Yaşam 'Moda programlarıyla Türk kadınının kendine güveni arttı'

'Moda programlarıyla Türk kadınının kendine güveni arttı'

Paylaş
'Moda programlarıyla Türk kadınının kendine güveni arttı'

Mehmet Ali Erbil ile yaptığı evlilikle tanınan ancak şimdilerde tasarımcı kimliğiyle moda dünyasının başarılı isimlerinden biri olan Sedef Altıntaş ile kariyer hayatı ve moda dünyası hakkında konuştuk

Röportaj: Pınar Yıldız

Mehmet Ali Erbil ile yaptığı evlilikle çok konuşulan boşandıktan sonra ise uzun süredir medya dünyasında görünmeyen Sedef Altıntaş meğer bu süre içerisinde eğitimini tamamlayarak kendi ayakları üzerinde sapasağlam durmayı başarmış. Nişantaşı'nda açtığı moda butiği ile tasarladığı kıyafetleri, içinde bir çok ünlü ismin de olduğu pek çok kişiye giydirmiş.

Kendi stilini rahat, şık ve alımlı olarak tanımlaya Sedef Altıntaş'ı moda evinde ziyaret ettik. Yeni sezonun moda tüyolarını da bizimle paylaşan Altıntaş, bir ilişkinin temel taşının da sevgi ve saygı olduğunu söylüyor.

Uzun zamandır sizi göremiyoruz. Bu zaman dilimi içinde Sedef Altıntaş neler yaptı?

2004 yılında Bilgi Üniversitesi Görsel İletişim Tasarım bölümünden mezun oldum. Okulumun son iki senesinde yazılı basında gönüllü olarak staj yapmaya başlayarak bir anlamda profesyonel iş hayatıma başladım diyebilirim. O dönemlerde annemin açtığı Dooris mağazasında zaman geçirip, sık sık kendimi atölyede ve kumaşların içinde buluyordum. Aslına bakarsınız moda gözüm ve vizyonum çok eskilere dayanır. Küçüklüğümden beri hayatımın her aşamasında kılık kıyafet dahil, estetik manada hoş görünen her şey ilgimi çekerdi. Bu anlamda annemin böyle fırsat yaratması bir süre sonra beni de içine çekti. Basındaki görevimden ayrılarak annem ile birlikte tamamen kişiye özel (Haute Couture) tasarımlar yaparak, kendi çizimlerimi, hayallerimdeki tasarımları hayata geçirme olanağım oldu. Dooris yaklaşık on senedir, ilk günkü çizgisinden ödün vermeyerek stil sahibi olan kadınlarımızı giydiriyor.

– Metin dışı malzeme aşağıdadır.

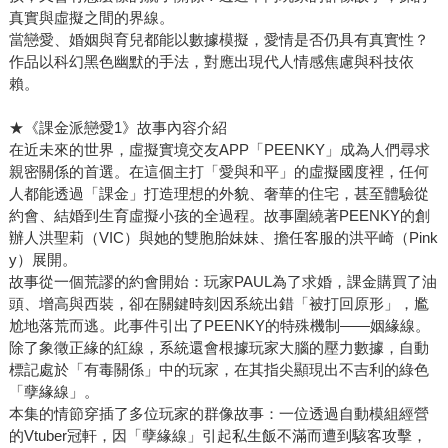
真實與虛擬之間的界線。
當戀愛、婚姻與育兒都能以數據模擬，愛情是否仍具有真實性？
作品以科幻黑色幽默的手法，對應出現代人情感焦慮與科技依
賴。
★《課金派戀愛1》故事內容介紹
在近未來的世界，虛擬實境交友APP「PEENKY」成為人們尋求
親密關係的首選。在這個主打「愛與和平」的虛擬國度裡，任何
人都能透過「課金」打造理想的外貌、奢華的住宅，甚至體驗從
約會、結婚到生育虛擬小孩的全過程。故事圍繞著PEENKY的創
辦人洪聖莉（VIC）與她的雙胞胎妹妹、擔任客服的洪平崎（Pink
y）展開。
故事從一個荒謬的約會開始：玩家PAUL為了求婚，課金購買了油
頭、增高與西裝，卻在關鍵時刻因系統出錯「被打回原形」，尷
尬地落荒而逃。此事件引出了PEENKY的特殊機制——姻緣線。
除了象徵正緣的紅線，系統還會根據玩家大腦的壓力數據，自動
標記處於「有毒關係」中的玩家，在其指尖顯現出不吉利的綠色
「孽緣線」。
本集的情節穿插了多位玩家的群像故事：一位透過自動模組經營
的Vtuber冠軒，因「孽緣線」引起私生飯不滿而遭到駭客攻擊，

Moda sektörüne ne zaman atıldığınız? Tasarımcı kimliğinizi nasıl yorumlarsınız?

Bahsettiğim gibi üniversiteden sonra annemin yanında çalışmaya başlayarak, yaklaşık 10 yıldır önce Etiler'de sonra Nişantaşı'nda sektörün içinde bir fiil yer almaya başladım. Bir yandan pratik manada işimle ilgilenirken, öte yandan bu işin eğitimiyle alakalı sertifika programlarına giderek kendimi her geçen gün geliştirme eğiliminde oldum. Tarz olarak ise, bütünde sade ve şık tasarımların olduğu, detaylarında ince düşünülmüş ayrıntıların yer aldığı bir kompozisyon tam olarak beni yansıtıyor.

Ünlüler dünyasından kimleri giydiriyorsunuz?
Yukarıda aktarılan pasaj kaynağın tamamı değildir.